### Activity
Return every record below exactly as written, but leave out the pictures.

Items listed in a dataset
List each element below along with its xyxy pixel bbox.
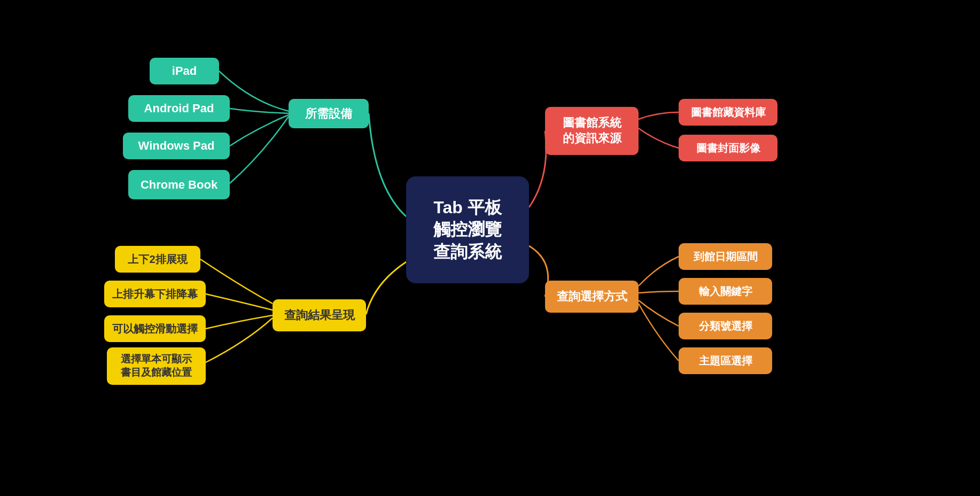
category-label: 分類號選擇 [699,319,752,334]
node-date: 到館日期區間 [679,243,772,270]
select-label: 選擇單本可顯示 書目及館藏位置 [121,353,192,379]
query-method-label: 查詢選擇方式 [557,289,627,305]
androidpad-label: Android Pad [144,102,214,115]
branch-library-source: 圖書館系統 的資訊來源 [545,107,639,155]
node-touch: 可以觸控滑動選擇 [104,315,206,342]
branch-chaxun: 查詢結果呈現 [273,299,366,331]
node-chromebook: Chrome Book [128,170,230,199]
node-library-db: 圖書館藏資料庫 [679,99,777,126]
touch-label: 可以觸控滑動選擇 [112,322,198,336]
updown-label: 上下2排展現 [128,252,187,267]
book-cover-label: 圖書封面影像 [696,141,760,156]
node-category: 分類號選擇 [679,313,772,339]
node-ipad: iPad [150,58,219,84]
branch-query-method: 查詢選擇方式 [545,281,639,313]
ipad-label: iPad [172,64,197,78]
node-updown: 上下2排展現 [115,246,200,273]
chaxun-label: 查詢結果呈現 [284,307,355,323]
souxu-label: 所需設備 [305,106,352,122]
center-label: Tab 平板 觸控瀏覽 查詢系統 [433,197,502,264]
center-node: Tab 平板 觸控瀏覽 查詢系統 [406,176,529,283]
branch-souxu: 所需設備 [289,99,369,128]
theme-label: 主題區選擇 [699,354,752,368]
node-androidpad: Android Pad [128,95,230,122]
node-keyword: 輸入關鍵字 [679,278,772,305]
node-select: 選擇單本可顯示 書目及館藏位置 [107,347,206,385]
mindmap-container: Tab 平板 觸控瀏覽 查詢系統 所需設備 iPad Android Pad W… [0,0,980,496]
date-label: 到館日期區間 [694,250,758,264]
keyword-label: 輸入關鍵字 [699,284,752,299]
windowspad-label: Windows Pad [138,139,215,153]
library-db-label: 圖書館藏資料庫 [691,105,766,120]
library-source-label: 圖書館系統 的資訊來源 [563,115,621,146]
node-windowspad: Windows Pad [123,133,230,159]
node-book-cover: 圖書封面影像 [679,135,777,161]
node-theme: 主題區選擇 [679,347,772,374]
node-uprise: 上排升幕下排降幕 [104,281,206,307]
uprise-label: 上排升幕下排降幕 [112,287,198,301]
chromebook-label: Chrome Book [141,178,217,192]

### Result of the task
List each element below along with its xyxy pixel bbox.
category-label: 分類號選擇 [699,319,752,334]
node-date: 到館日期區間 [679,243,772,270]
select-label: 選擇單本可顯示 書目及館藏位置 [121,353,192,379]
query-method-label: 查詢選擇方式 [557,289,627,305]
androidpad-label: Android Pad [144,102,214,115]
branch-library-source: 圖書館系統 的資訊來源 [545,107,639,155]
node-touch: 可以觸控滑動選擇 [104,315,206,342]
branch-chaxun: 查詢結果呈現 [273,299,366,331]
node-chromebook: Chrome Book [128,170,230,199]
node-library-db: 圖書館藏資料庫 [679,99,777,126]
touch-label: 可以觸控滑動選擇 [112,322,198,336]
updown-label: 上下2排展現 [128,252,187,267]
book-cover-label: 圖書封面影像 [696,141,760,156]
node-category: 分類號選擇 [679,313,772,339]
node-ipad: iPad [150,58,219,84]
branch-query-method: 查詢選擇方式 [545,281,639,313]
ipad-label: iPad [172,64,197,78]
node-updown: 上下2排展現 [115,246,200,273]
chaxun-label: 查詢結果呈現 [284,307,355,323]
souxu-label: 所需設備 [305,106,352,122]
center-label: Tab 平板 觸控瀏覽 查詢系統 [433,197,502,264]
center-node: Tab 平板 觸控瀏覽 查詢系統 [406,176,529,283]
branch-souxu: 所需設備 [289,99,369,128]
theme-label: 主題區選擇 [699,354,752,368]
node-androidpad: Android Pad [128,95,230,122]
node-keyword: 輸入關鍵字 [679,278,772,305]
node-select: 選擇單本可顯示 書目及館藏位置 [107,347,206,385]
mindmap-container: Tab 平板 觸控瀏覽 查詢系統 所需設備 iPad Android Pad W… [0,0,980,496]
date-label: 到館日期區間 [694,250,758,264]
keyword-label: 輸入關鍵字 [699,284,752,299]
windowspad-label: Windows Pad [138,139,215,153]
library-db-label: 圖書館藏資料庫 [691,105,766,120]
library-source-label: 圖書館系統 的資訊來源 [563,115,621,146]
node-windowspad: Windows Pad [123,133,230,159]
node-book-cover: 圖書封面影像 [679,135,777,161]
node-theme: 主題區選擇 [679,347,772,374]
node-uprise: 上排升幕下排降幕 [104,281,206,307]
uprise-label: 上排升幕下排降幕 [112,287,198,301]
chromebook-label: Chrome Book [141,178,217,192]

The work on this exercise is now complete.